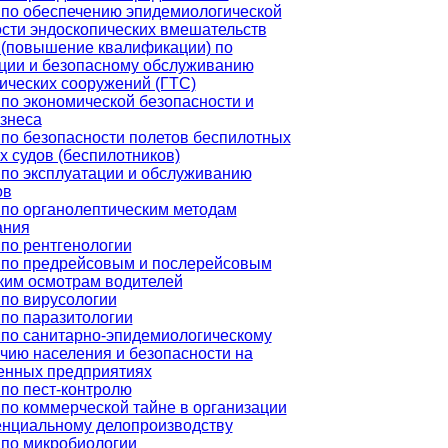
 по обеспечению эпидемиологической
сти эндоскопических вмешательств
 (повышение квалификации) по
ции и безопасному обслуживанию
ических сооружений (ГТС)
по экономической безопасности и
знеса
по безопасности полетов беспилотных
 судов (беспилотников)
по эксплуатации и обслуживанию
ов
по органолептическим методам
ания
по рентгенологии
 по предрейсовым и послерейсовым
ким осмотрам водителей
по вирусологии
по паразитологии
по санитарно-эпидемиологическому
чию населения и безопасности на
нных предприятиях
по пест-контролю
по коммерческой тайне в организации
енциальному делопроизводству
 по микробиологии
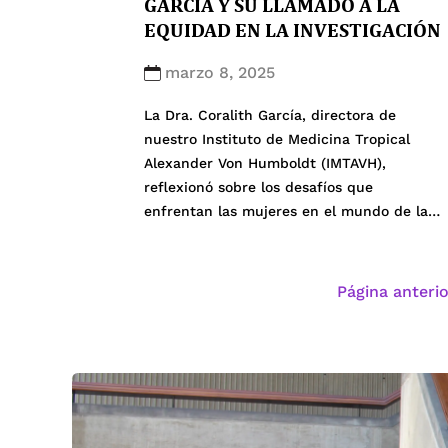
GARCÍA Y SU LLAMADO A LA
EQUIDAD EN LA INVESTIGACIÓN
marzo 8, 2025
La Dra. Coralith García, directora de
nuestro Instituto de Medicina Tropical
Alexander Von Humboldt (IMTAVH),
reflexionó sobre los desafíos que
enfrentan las mujeres en el mundo de la
investigación. A través de su artículo
en Infobae, destacó la brecha de género
en la ciencia y la necesidad de generar
Página anterio
espacios equitativos que permitan la
participación de más mujeres […]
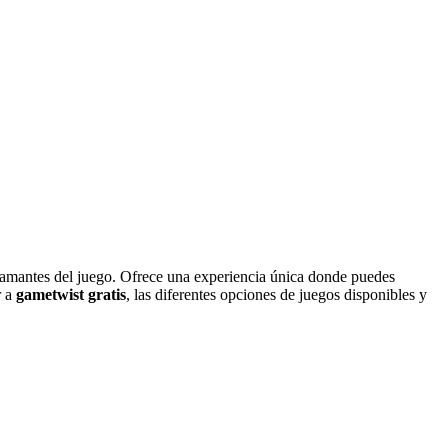
s amantes del juego. Ofrece una experiencia única donde puedes
r a
gametwist gratis
, las diferentes opciones de juegos disponibles y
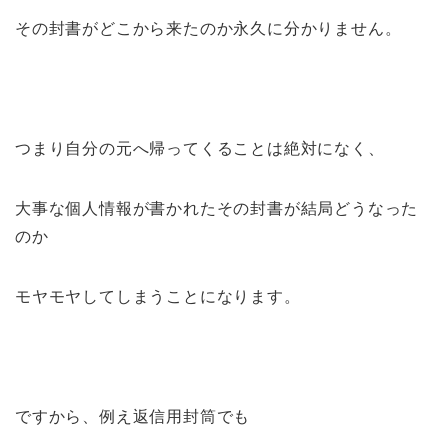
その封書がどこから来たのか永久に分かりません。
つまり自分の元へ帰ってくることは絶対になく、
大事な個人情報が書かれたその封書が結局どうなった
のか
モヤモヤしてしまうことになります。
ですから、例え返信用封筒でも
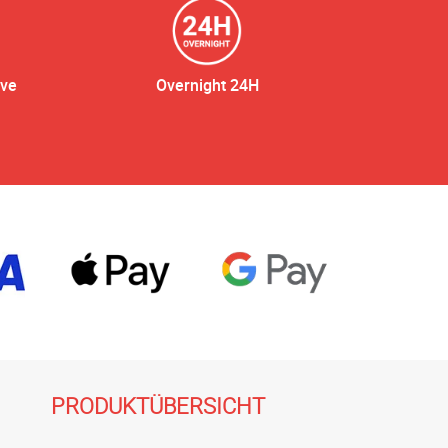
ive
Overnight 24H
PRODUKTÜBERSICHT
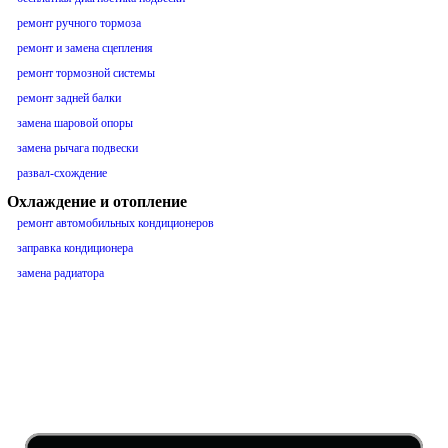
ремонт ручного тормоза
ремонт и замена сцепления
ремонт тормозной системы
ремонт задней балки
замена шаровой опоры
замена рычага подвески
развал-схождение
Охлаждение и отопление
ремонт автомобильных кондиционеров
заправка кондиционера
замена радиатора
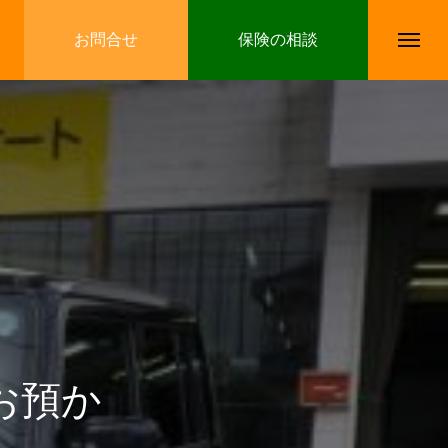
お問合せ
保険の相談
お預か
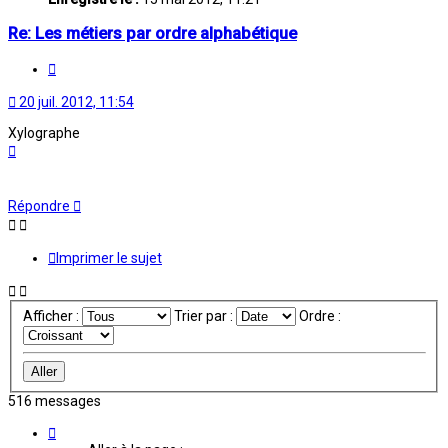
Re: Les métiers par ordre alphabétique
Citation
20 juil. 2012, 11:54
Xylographe
Haut
Répondre
Imprimer le sujet
Afficher :
Trier par :
Ordre :
516 messages
Page
43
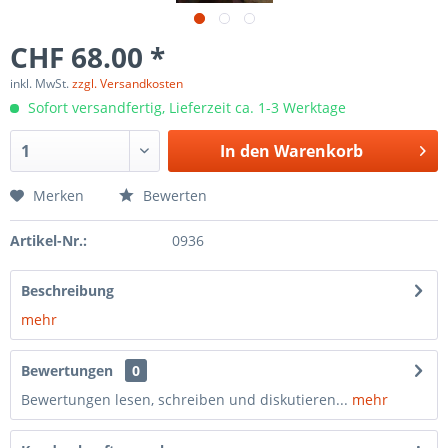
CHF 68.00 *
inkl. MwSt.
zzgl. Versandkosten
Sofort versandfertig, Lieferzeit ca. 1-3 Werktage
In den
Warenkorb
Merken
Bewerten
Artikel-Nr.:
0936
Beschreibung
mehr
Bewertungen
0
Bewertungen lesen, schreiben und diskutieren...
mehr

● ● ● ●

**EXERCISE:** Reproduce each line of the material containing the word "замена".

**ANSWER BELOW:**
ремонт и замена сцепления
замена шаровой опоры
замена рычага подвески
замена радиатора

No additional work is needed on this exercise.